Nokia Technologies Oy

Inventor(s)

Qiyang Zhao of Antony (FR)

Stefano Paris of Vanves (FR)

Muhammad Majid Butt of Palaiseau (FR)

Janne Ali-tolppa of Pirkkala (FI)

Machine Learning Model Distribution - A simplified explanation of the abstract

This abstract first appeared for US patent application 18277172 titled 'Machine Learning Model Distribution

Simplified Explanation

The patent application describes a system where a client device receives a validation model from a centralised unit device, collects radio measurements, obtains predicted parameters, compares collected and predicted parameters, computes gradient vectors, and transmits them back to the centralised unit device.

  • Client device receives validation model from centralised unit device
  • Collects radio measurements and parameters
  • Obtains predicted parameters from validation model
  • Compares collected and predicted parameters
  • Computes gradient vectors for model parameters
  • Transmits gradient vectors back to centralised unit device

Potential Applications

This technology could be applied in various fields such as telecommunications, IoT, and data analytics for optimizing machine learning models based on real-time data.

Problems Solved

This technology helps in improving the accuracy and efficiency of machine learning models by continuously updating and optimizing model parameters based on real-world data.

Benefits

The benefits of this technology include enhanced predictive capabilities, improved performance of machine learning models, and better adaptation to changing environments.

Potential Commercial Applications

One potential commercial application of this technology could be in the telecommunications industry for optimizing network performance and predicting user behavior based on real-time data.

Possible Prior Art

One possible prior art for this technology could be similar systems used in the field of machine learning and data analytics for model optimization and parameter tuning.

Unanswered Questions

How does this technology handle privacy and security concerns related to collecting and transmitting real-time data for model optimization?

This article does not address the specific methods or protocols used to ensure the privacy and security of the collected data during the process of model optimization.

What are the potential limitations or challenges of implementing this technology in real-world applications?
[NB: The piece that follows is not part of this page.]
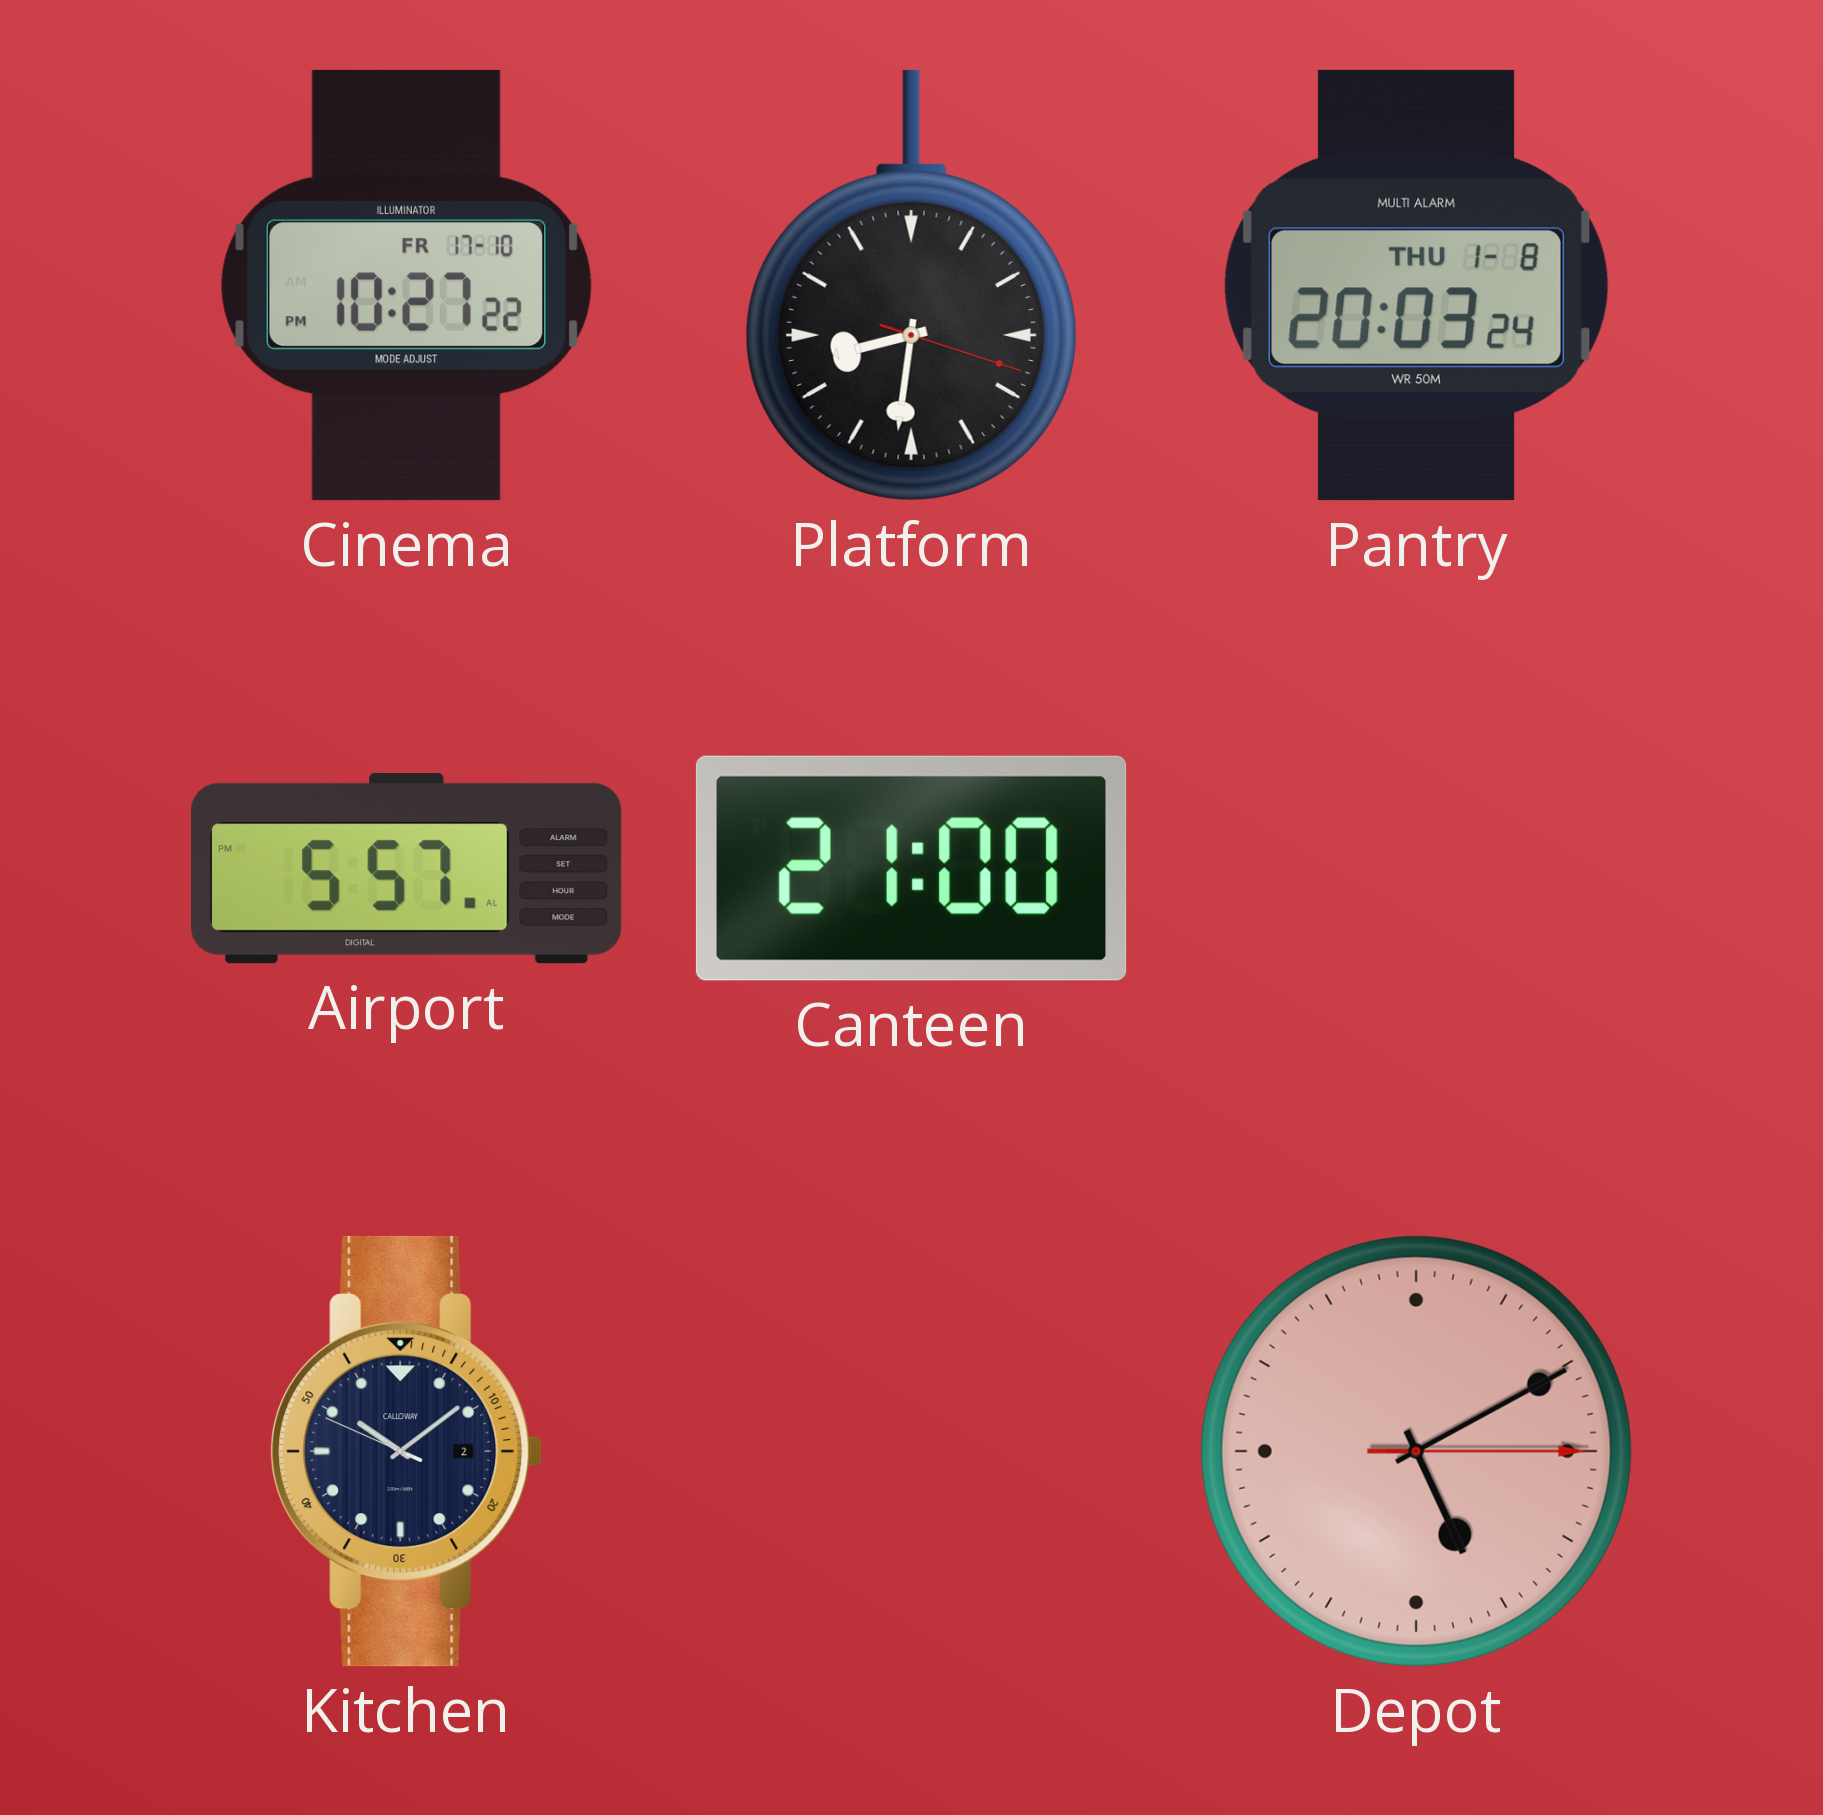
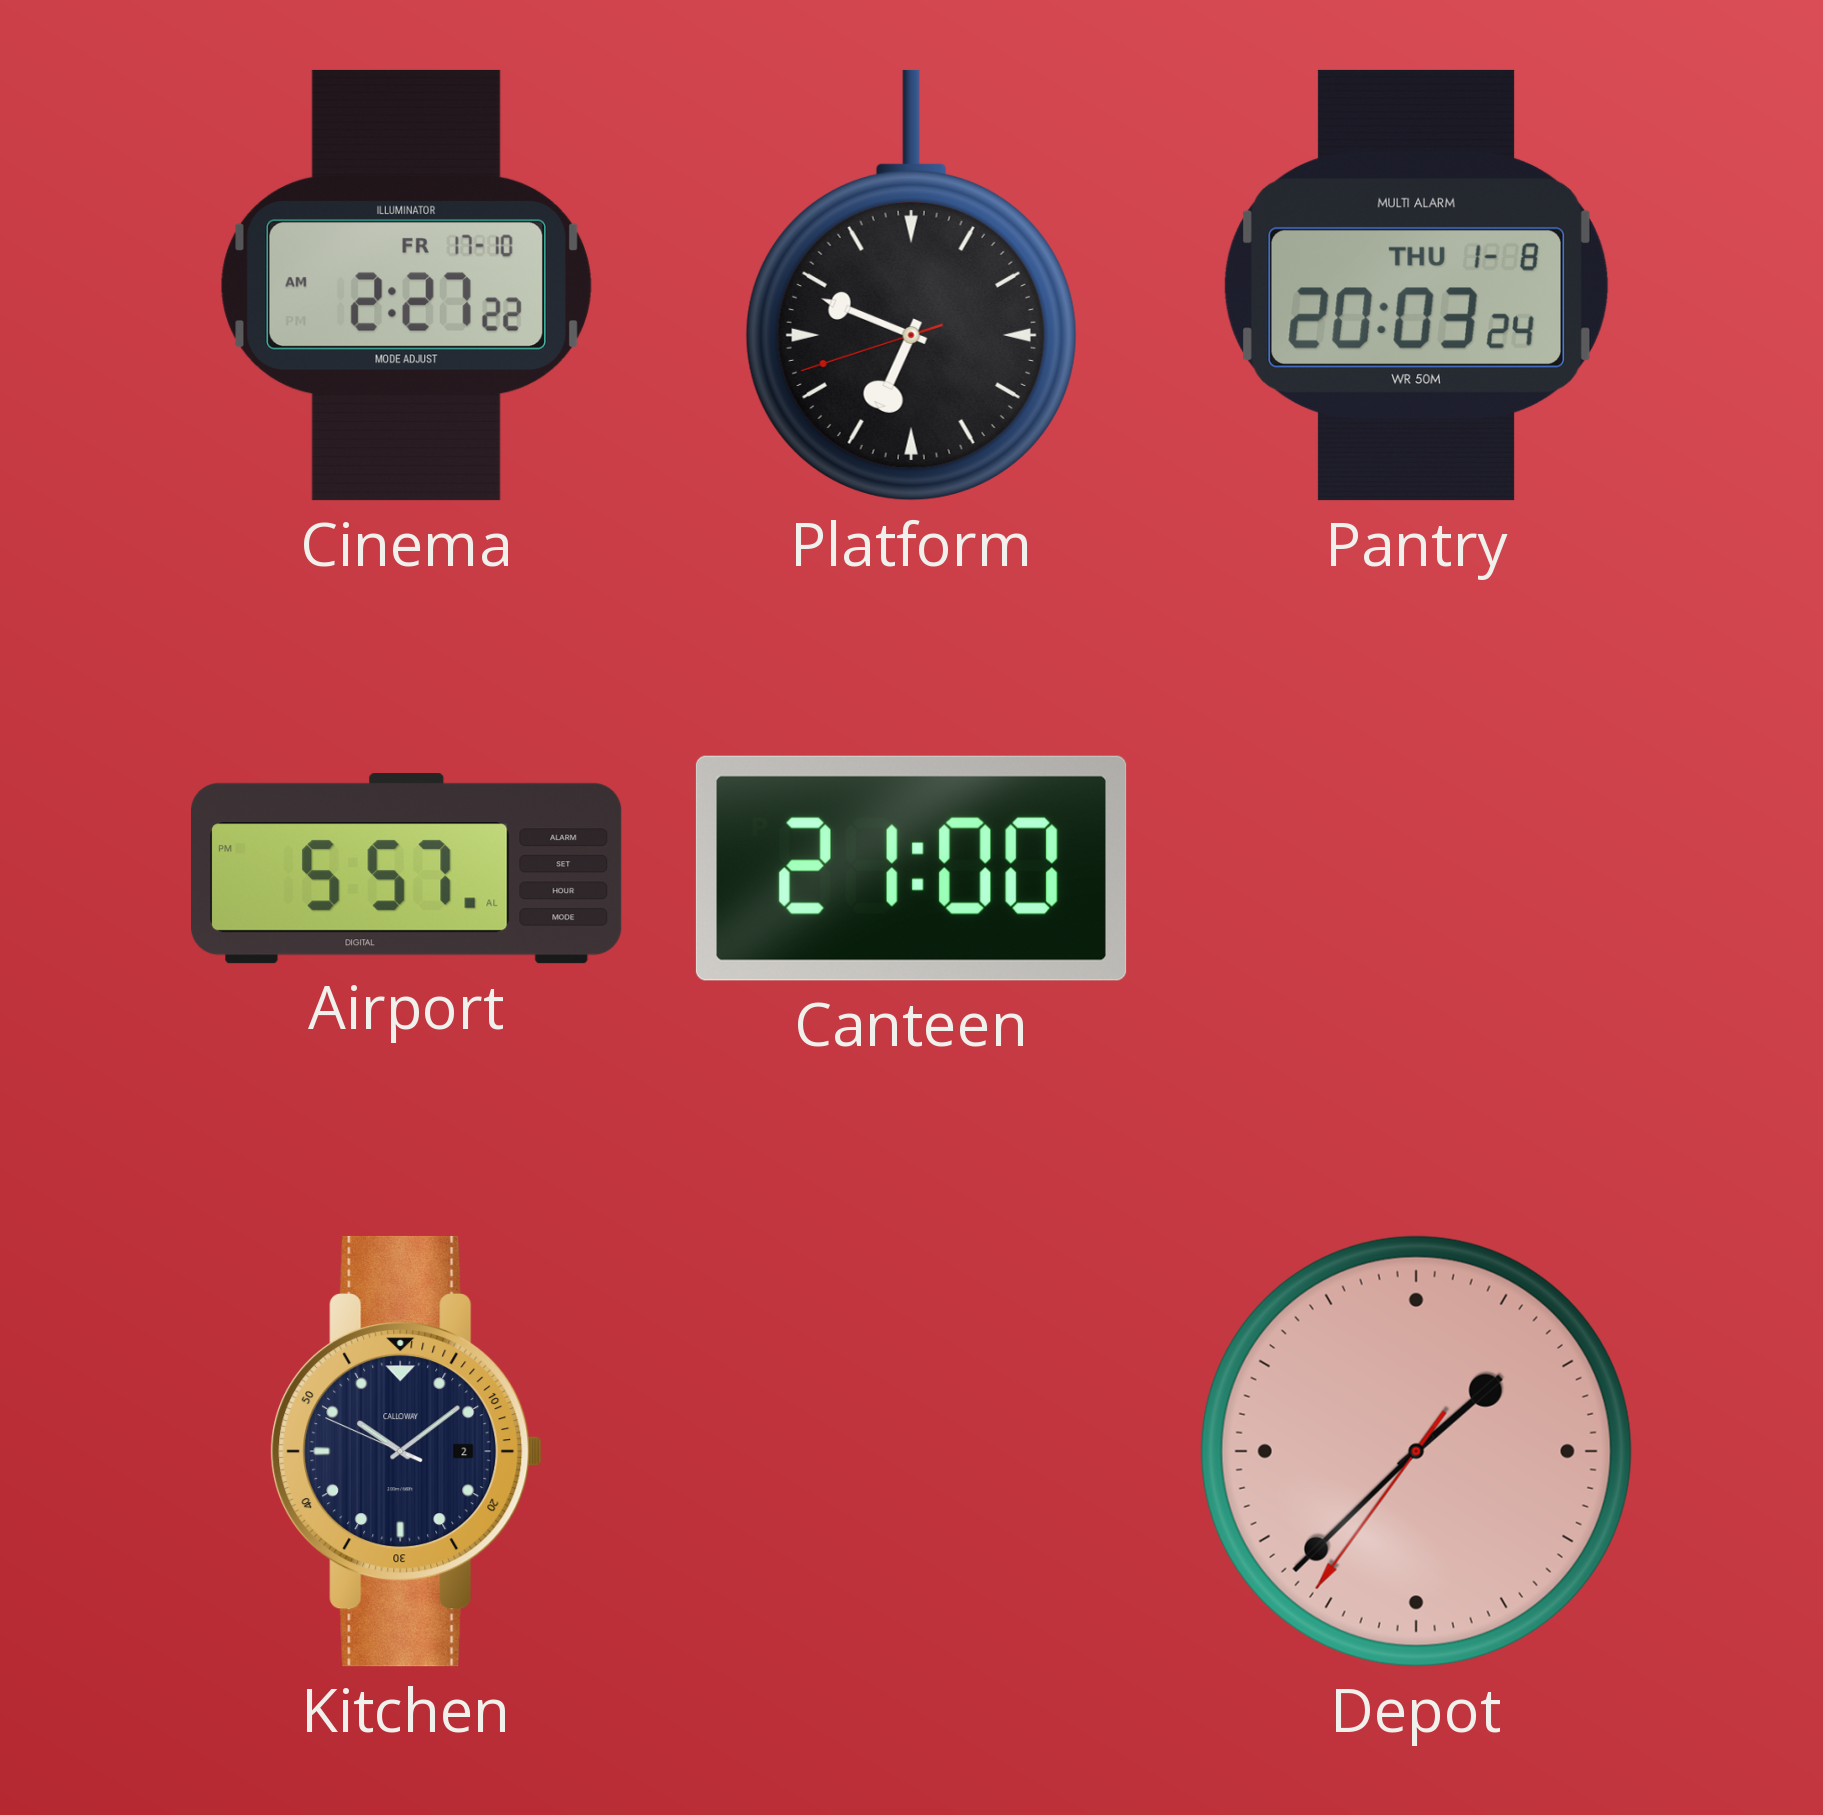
Cinema: 10:27 -> 2:27
Platform: 8:31 -> 6:48
Depot: 5:10 -> 1:37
This article does not discuss the potential obstacles or difficulties that may arise when implementing this technology in practical settings, such as scalability issues or compatibility with existing systems.


Original Abstract Submitted

According to an example embodiment, a client device is configured to receive a validation model from a centralised unit device, wherein the validation model includes a machine learning model configured to predict an output from an input based on a plurality of model parameters; collect radio measurements corresponding to the input of the validation model and parameters corresponding to the output of the validation model; obtain predicted parameters as the output of the validation model by feeding the collected radio measurements as the input into the validation model; compare the collected parameters and the predicted parameters; compute a plurality of gradient vectors for the plurality of model parameters of the validation model based on the comparison between the collected parameters and the predicted parameters; and transmit the plurality of gradient vectors for the plurality of model parameters of the validation model to the centralised unit device.